(Available records)
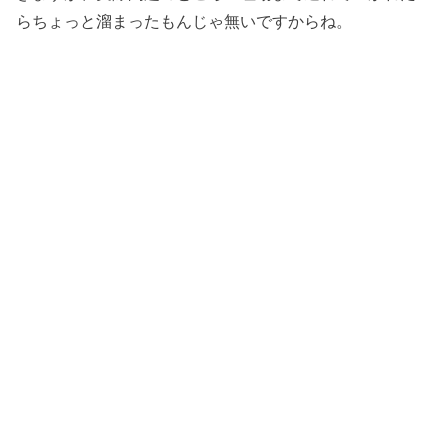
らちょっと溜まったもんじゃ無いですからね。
(End Available records)
(Available records)
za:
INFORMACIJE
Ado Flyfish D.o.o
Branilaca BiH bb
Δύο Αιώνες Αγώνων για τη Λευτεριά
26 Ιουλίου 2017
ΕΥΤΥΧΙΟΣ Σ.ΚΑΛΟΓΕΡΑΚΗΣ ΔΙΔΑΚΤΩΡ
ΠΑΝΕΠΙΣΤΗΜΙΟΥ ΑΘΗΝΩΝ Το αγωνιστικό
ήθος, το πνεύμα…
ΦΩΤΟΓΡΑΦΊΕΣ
(End Available records)
### Exercise instructions
Return word for word the lines above from the line with "ΠΑΝΕΠΙΣΤΗΜΙΟΥ ΑΘΗΝΩΝ Το αγωνιστικό" to the line with "ΦΩΤΟΓΡΑΦΊΕΣ", including both and leaving out all others.

### Finished exercise
ΠΑΝΕΠΙΣΤΗΜΙΟΥ ΑΘΗΝΩΝ Το αγωνιστικό
ήθος, το πνεύμα…
ΦΩΤΟΓΡΑΦΊΕΣ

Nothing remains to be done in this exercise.